"Tomorrow?" he asked.
"I'd like that." I extended my hand across the table, and he shook it. I missed the closeness of the dance floor meetups, butI wanted to go slow this time. Being a kobold wasn't all about mating. It could be about forming community and having fun. I wanted to show Axel just how much fun it could be.
Chapter 4
Axel
Tuft had asked me what I did for fun. Hours later, I was still thinking about it. I didn't yet have an answer.
I'd worked since I was fourteen. My first job had been bussing tables at a tourist trap restaurant off interstate. I'd met Rosanna while working at my second job, retail at a sporting goods store. I had always loved the smell of brand-new sports equipment.

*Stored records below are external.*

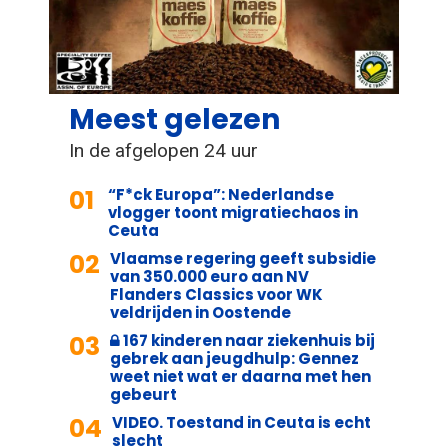
Meest gelezen
In de afgelopen 24 uur
01
“F*ck Europa”: Nederlandse
vlogger toont migratiechaos in
Ceuta
02
Vlaamse regering geeft subsidie
van 350.000 euro aan NV
Flanders Classics voor WK
veldrijden in Oostende
03
167 kinderen naar ziekenhuis bij
gebrek aan jeugdhulp: Gennez
weet niet wat er daarna met hen
gebeurt
04
VIDEO. Toestand in Ceuta is echt
slecht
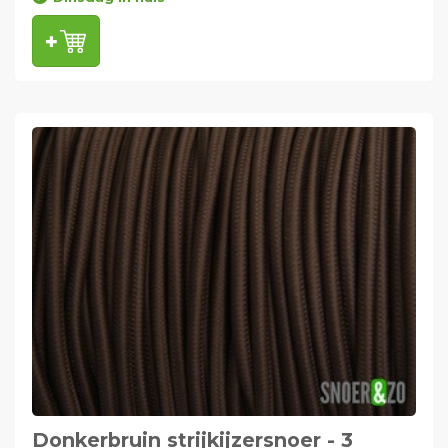
Donkerbruin strijkijzersnoer - 3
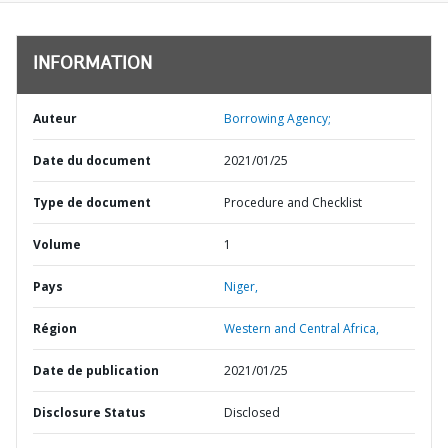
INFORMATION
Auteur
Borrowing Agency;
Date du document
2021/01/25
Type de document
Procedure and Checklist
Volume
1
Pays
Niger,
Région
Western and Central Africa,
Date de publication
2021/01/25
Disclosure Status
Disclosed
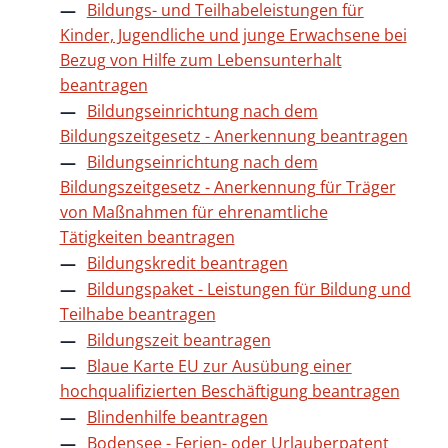
Bildungs- und Teilhabeleistungen für
Kinder, Jugendliche und junge Erwachsene bei
Bezug von Hilfe zum Lebensunterhalt
beantragen
Bildungseinrichtung nach dem
Bildungszeitgesetz - Anerkennung beantragen
Bildungseinrichtung nach dem
Bildungszeitgesetz - Anerkennung für Träger
von Maßnahmen für ehrenamtliche
Tätigkeiten beantragen
Bildungskredit beantragen
Bildungspaket - Leistungen für Bildung und
Teilhabe beantragen
Bildungszeit beantragen
Blaue Karte EU zur Ausübung einer
hochqualifizierten Beschäftigung beantragen
Blindenhilfe beantragen
Bodensee - Ferien- oder Urlauberpatent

I'd also been a little pissed that I didn't build muscle mass as quickly as the other guys. Now that I knew the reason, a spell to make us look small and defenseless so we wouldn't scare humans, I felt a little better about myself. It didn't change the fact that I'd wanted to be a part of something and missed out.
Now, I had the chance to launch something huge with Tuft. Community recreation centers were popular in my small town. We had three in the span of ten blocks.
On Ignitas, We had the chance to start a recreation league at our village, giving alphas and omegas alike something to do in the evenings besides play video games, hide in their rooms, or whatever omegas did after class and work.
My job as an alpha would have been to patrol the fortress perimeter and the outer grounds within the circle of our cabins,making sure the dragons kept their distance. After the truce with the dragon, everyone kept telling me, "That would have been your job," but they didn't have another suggestion for me until they started building more cabins and needed construction workers.
Without work, I didn't know what to do with myself. I hoped this new rec league would give me some focus.
I could have focused on Tuft, but that didn't seem fair. He was nice, but he wasn't my type. I wasn't into suspender-wearing kobolds, but I couldn't stop staring at his forearms when he rolled up his sleeves and rested them on the table after lunch. I wanted to skim my claws across his skin, to see him shiver with anticipation.
That made no fucking sense.
I was straight. I had a fiancée back home. Once Merritt heard back from his contacts on Earth and confirmed Rosanna was indeed pregnant with my child, I was going to petition Priestess Alma to change me back for good and send me home.
In the meantime, I would take advantage of my alpha body and everything it had to offer.
There was some established alpha recreation, as Tuft had said. After dinner, I got in on a game of pickup basketball in the gym with some of the younger boys, and then a couple guys from class joined me after dinner in the cafeteria.
I was surprised to learn Tuft and the other omegas ate in their rooms. Merritt said the scent of unclaimed omegas could drive us to distraction, which was why we had to eat separately, but Tuft and I had a perfectly civil lunch. I didn't get it.
I had a better understanding the next morning, when an omega stopped by the cafeteria to pick up a brown bag breakfast and two alphas shoved him up against the counter, both sniffing his neck and pawing at him.
"Leave him alone!" The beta behind the counter leaped over it, and the two alphas backed off, giving the omega time to scurry away.
Then, Tuft arrived, and the same two alphas accosted him when he grabbed his brown bag. My hackles rose when the two alphas shoved against him, sniffing and preening.
Tuft laughed and shoved them away. "Come on. Give a guy some room."
"You smell … different," the taller alpha said. I didn't recognize either of them, but I would make a point of getting to know them now that they'd tried to take what was mine.
Where the fuck had that thought come from? Tuft was not mine, and they weren't trying to take him anywhere!
"Taken." The other alpha sounded disappointed. "You smell like you've found your mate."
Tuft frowned up at the alpha, and then he zeroed in on me, a few tables away. "Interesting." He turned on his heel and left without stopping by my table. He didn't even wave. What the fuck? I thought we'd made a connection yesterday at lunch.
I grabbed my own brown bag for later in the day, thinking I would eat lunch alone, but again, Priestess Alma sent me to the gym.
Tuft was already there.
"What the fuck was that?" I asked without greeting, knowing full well I was being unreasonable. There was no way Tuft was still thinking about breakfast at lunch.
"What was … what now?" He was wearing another bow tie, this one lemon yellow like the light stripes on my forearms. And his. When had that changed? I swore his stripes had been greenish brown the day before.
"This morning, at breakfast," I reminded him. "You couldn't even say hello?"